What the task requires>
Every entry in the data is to be written out exactly; no picture belongs in the copy.

Segment Open

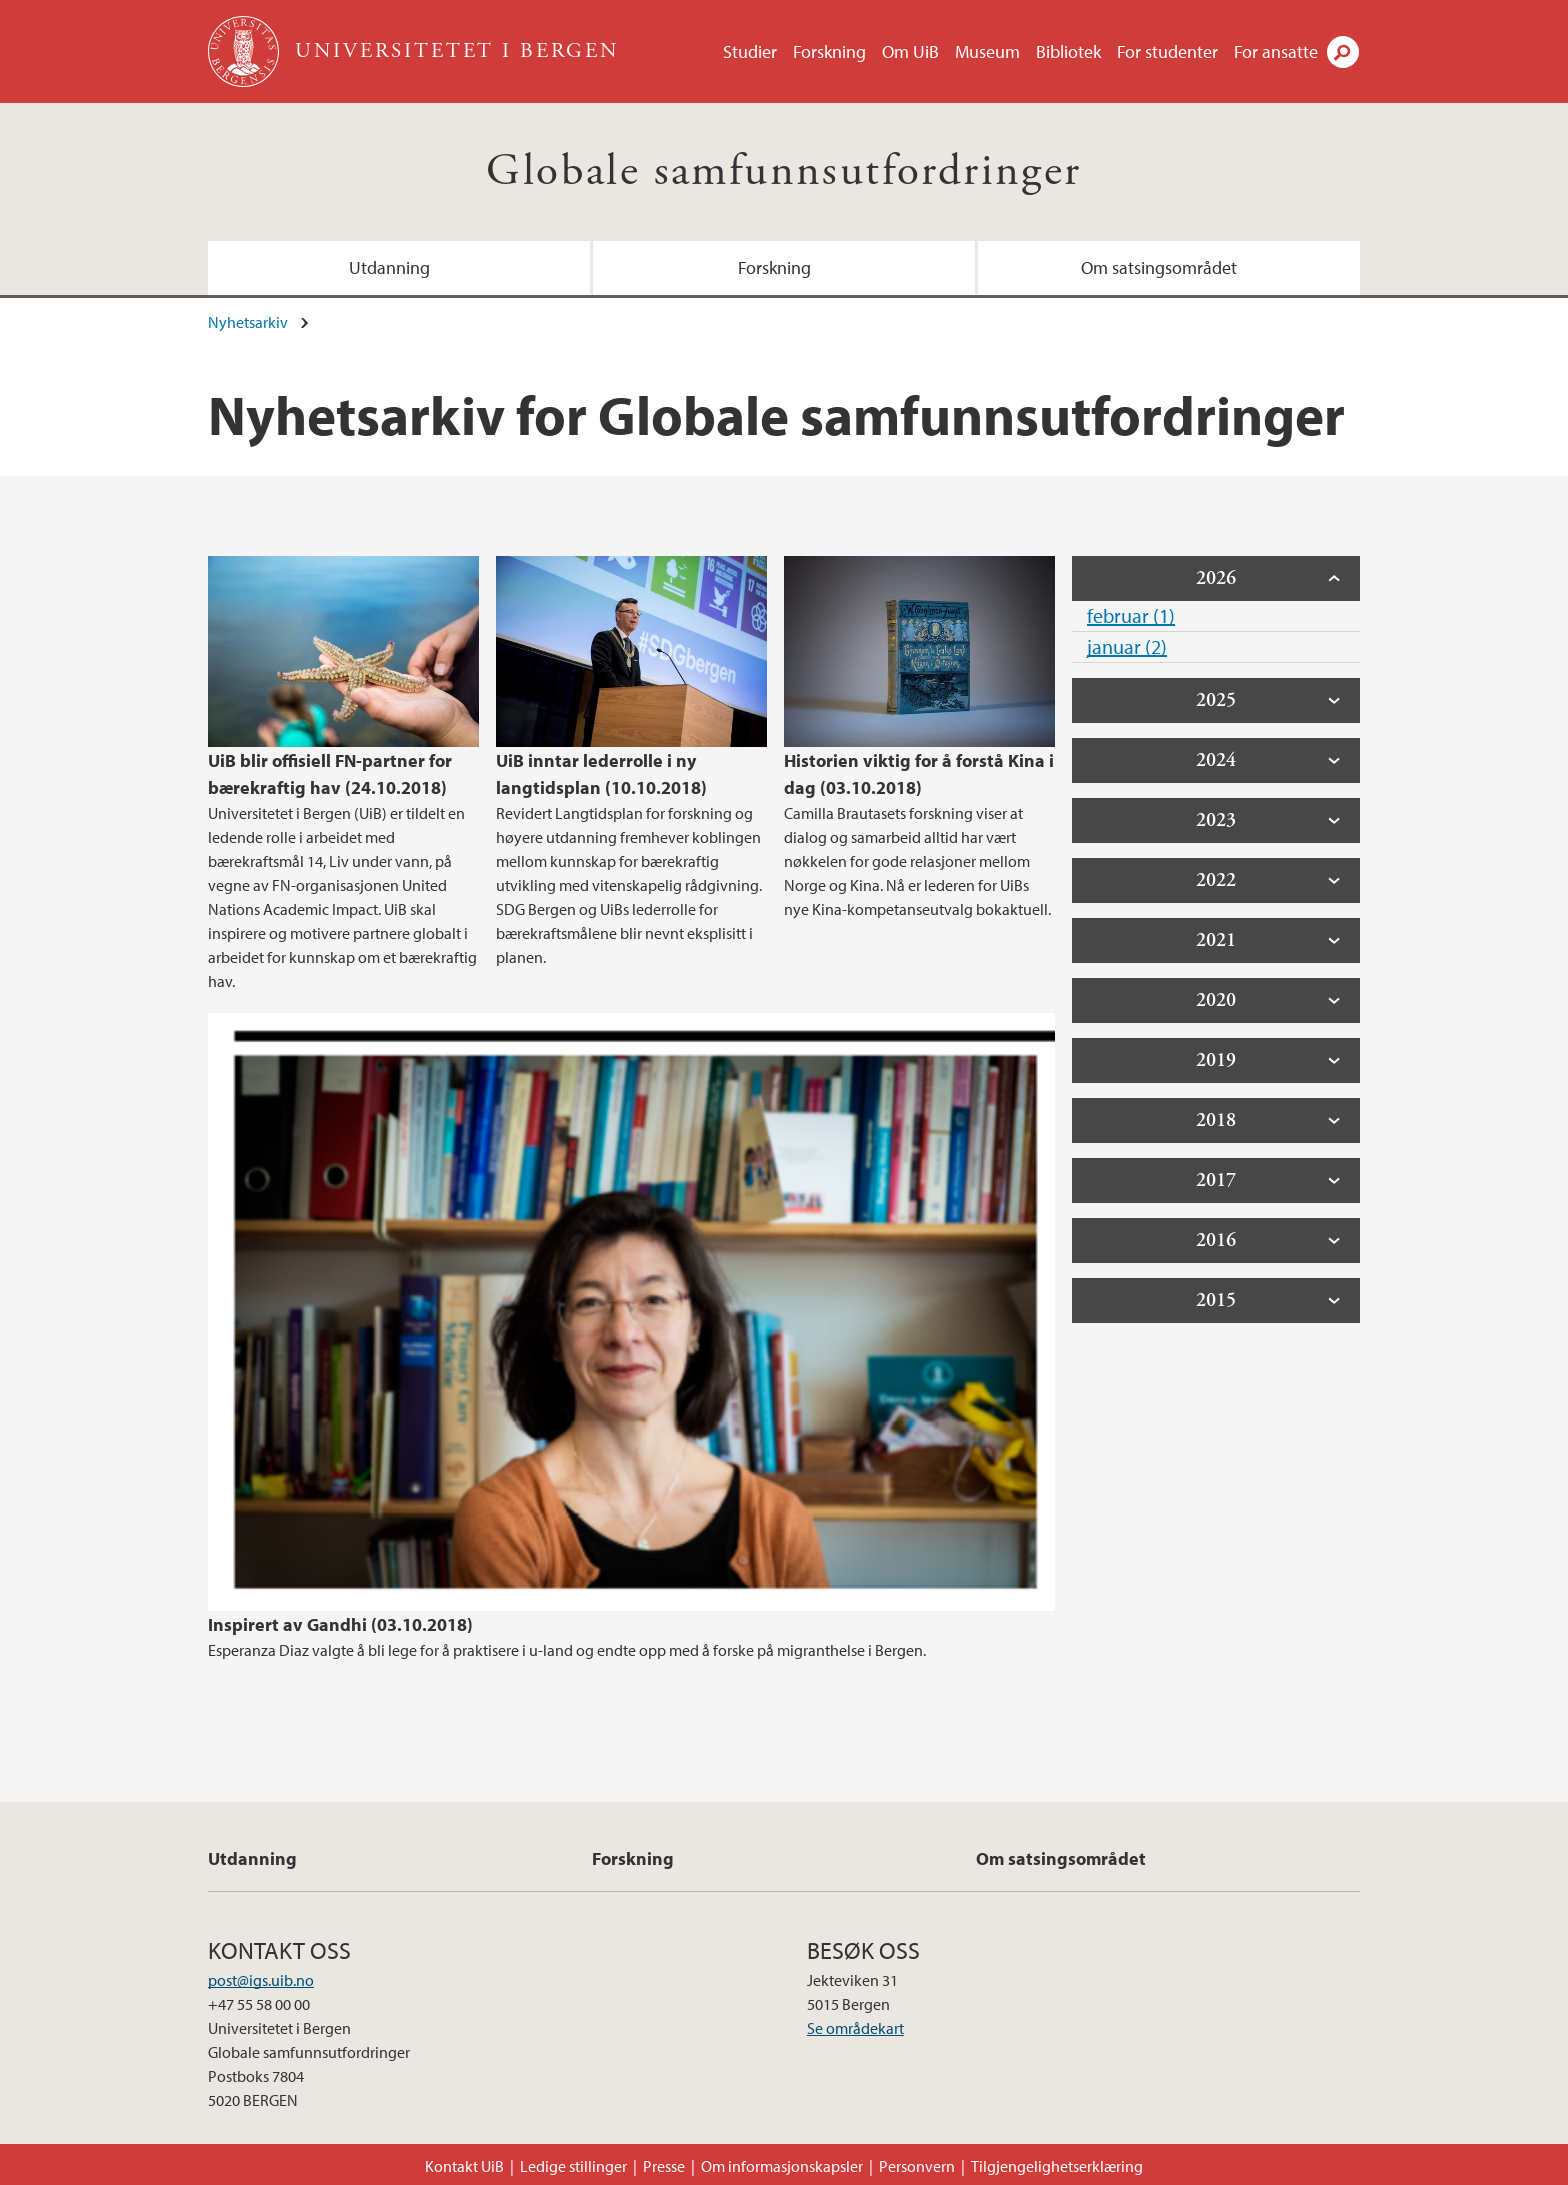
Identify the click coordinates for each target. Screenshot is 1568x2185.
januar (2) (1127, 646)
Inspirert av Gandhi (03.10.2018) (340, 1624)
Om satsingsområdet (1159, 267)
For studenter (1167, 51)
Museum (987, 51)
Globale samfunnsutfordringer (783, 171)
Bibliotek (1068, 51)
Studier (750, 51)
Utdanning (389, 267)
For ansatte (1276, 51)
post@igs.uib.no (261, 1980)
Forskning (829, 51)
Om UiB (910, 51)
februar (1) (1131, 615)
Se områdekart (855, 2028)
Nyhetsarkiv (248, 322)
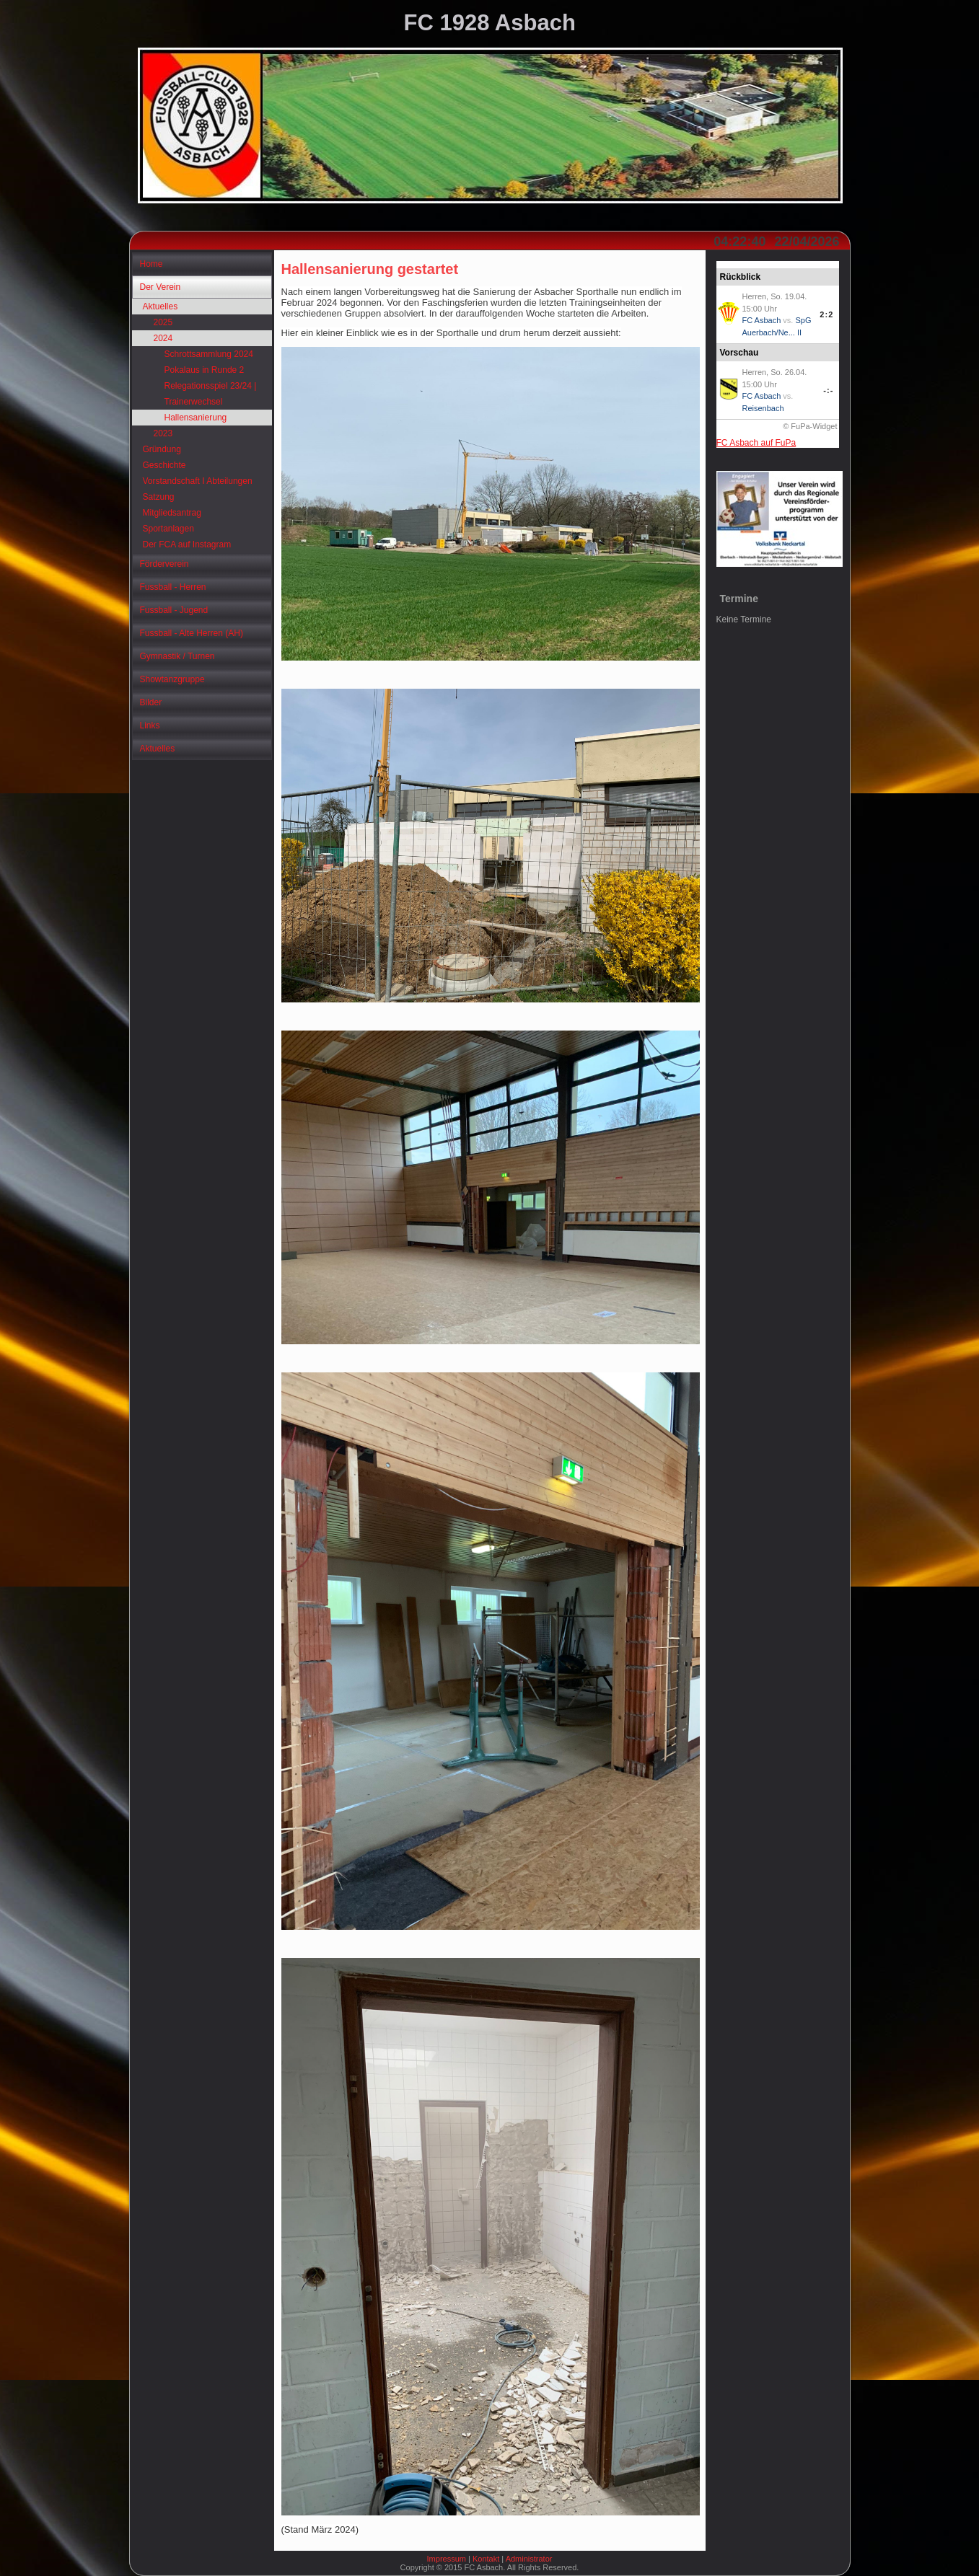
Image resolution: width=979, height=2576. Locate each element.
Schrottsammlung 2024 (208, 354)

Segment Closed

Task answer>
Identify the click coordinates for each target. Screenshot is 1568x2185.
januar (2) (1127, 646)
Inspirert av Gandhi (03.10.2018) (340, 1624)
Om satsingsområdet (1159, 267)
For studenter (1167, 51)
Museum (987, 51)
Globale samfunnsutfordringer (783, 171)
Bibliotek (1068, 51)
Studier (750, 51)
Utdanning (389, 267)
For ansatte (1276, 51)
post@igs.uib.no (261, 1980)
Forskning (829, 51)
Om UiB (910, 51)
februar (1) (1131, 615)
Se områdekart (855, 2028)
Nyhetsarkiv (248, 322)
Image resolution: width=979, height=2576. Locate each element.
Schrottsammlung 2024 (208, 354)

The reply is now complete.